Getting a corporate blog off the ground isn’t easy. Sure, the technology isn’t hard to master: any 12-year-old kid can get a blog up and running. The challenges you’ll find in launching and managing a corporate blog are in filling the damned thing. We’ve all heard that “content is king,” but delivering on that can be incredibly difficult. A day or two into your new blogging endeavor, you’ll realize just how hard it is to feed the beast as much as it needs. Don’t get discouraged. Take a deep breath, and look at the five tips below.
1. Set reasonable objectives, especially at first
Don’t try to fill the internet your first day. Hell, don’t even shoot to fill your blog platform the first day. Instead, set measurable, attainable goals, one of which should be just to get on the scoreboard. Maybe it’s a light schedule, like a weekly post, or you have the resources two shoot for two or three a week at first. Whatever the threshold, pick one that you can manage. The easiest way for a corporate blogging initiative to fail is to take on more than you can chew and get discouraged.

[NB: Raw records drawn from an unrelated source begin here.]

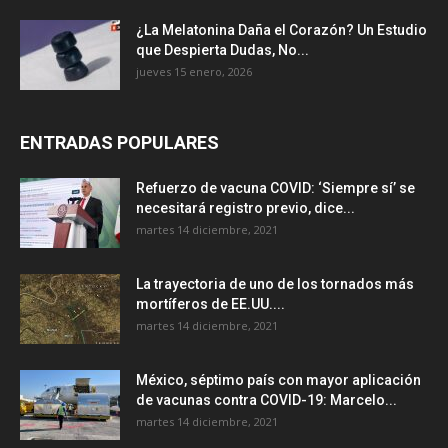
¿La Melatonina Daña el Corazón? Un Estudio
que Despierta Dudas, No...
jueves 15 enero, 2026
ENTRADAS POPULARES
Refuerzo de vacuna COVID: ‘Siempre sí’ se
necesitará registro previo, dice...
martes 14 diciembre, 2021
La trayectoria de uno de los tornados más
mortíferos de EE.UU....
martes 14 diciembre, 2021
México, séptimo país con mayor aplicación
de vacunas contra COVID-19: Marcelo...
martes 14 diciembre, 2021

2. Not every article has to be a major feature
Spread out your high-impact pieces; not everything you publish has to change the world. Find a proportion with which you can be comfortable. For me, it was always one major story out of every five total. This will give readers a reason to come back regularly and help you build out an archive without wearing you out.
3. Develop a backlog
You’re going to have tough weeks. The big guys may be slow to approve topics are articles, or there may just be a dearth of news. Of course, there are no excuses. An empty slot is an empty slot. You’ll never be able to go back and fix it. The best way to protect yourself from lost opportunities or having to scramble for content at the last minute is to develop a full backlog of evergreen content. If you come up short one week, you can always dip into your collection of articles already in the can to resolve the situation.

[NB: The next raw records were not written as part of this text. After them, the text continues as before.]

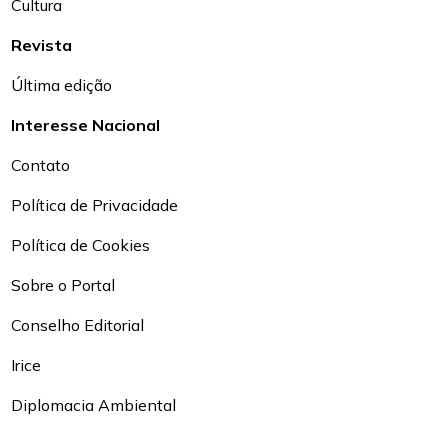
Cultura
Revista
Última edição
Interesse Nacional
Contato
Política de Privacidade
Política de Cookies
Sobre o Portal
Conselho Editorial
Irice
Diplomacia Ambiental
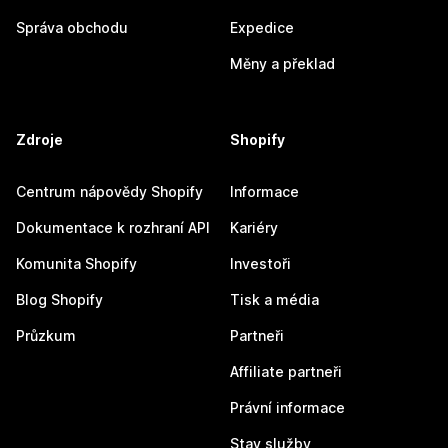
Správa obchodu
Expedice
Měny a překlad
Zdroje
Shopify
Centrum nápovědy Shopify
Informace
Dokumentace k rozhraní API
Kariéry
Komunita Shopify
Investoři
Blog Shopify
Tisk a média
Průzkum
Partneři
Affiliate partneři
Právní informace
Stav služby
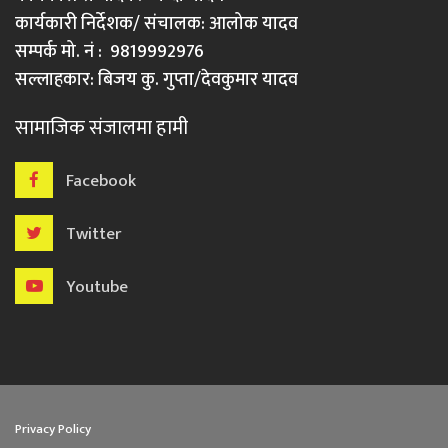
कार्यकारी निर्देशक/ संचालक: आलोक यादव
सम्पर्क मो. नं : 9819992976
सल्लाहकार: बिजय कु. गुप्ता/देवकुमार यादव
सामाजिक संजालमा हामी
Facebook
Twitter
Youtube
Privacy Policy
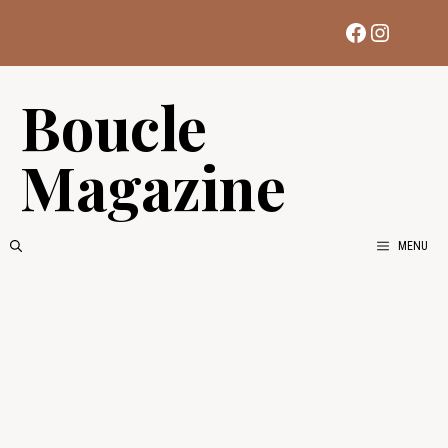
Aller
Facebook
Instag
au
contenu
Boucle
Magazine
MENU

Remember, evergreen is key. The articles that you save for a rainy day must not be time-sensitive. Otherwise, you could wind up seeing your efforts “expire” before you get a chance to use them.
4. Develop a network of contributors
For corporate bloggers, contributors are the experts within a company who “write” the posts that go up on the blog. Typically, they supply the information, maybe write an early draft, and approve anything to be published. If you keep going back to the same people, they’ll eventually become fatigued. It’ll take longer and longer to get pieces out the door. Spread the love around. Cultivate new sources. You’ll not only get a better variety of content, you’ll keep your stable fresh.
5. Give yourself a break
“Best of lists” are free content, though you need to have something of an archive established before you can pull this off. When you need to fill a day, instead of burning an original piece, especially if you don’t have much of a backlog, slip in the occasional, “Top 5 Stories on [pick your topic].” This will also acquaint new readers with stories they may have missed, and it will tease out a bit more traffic.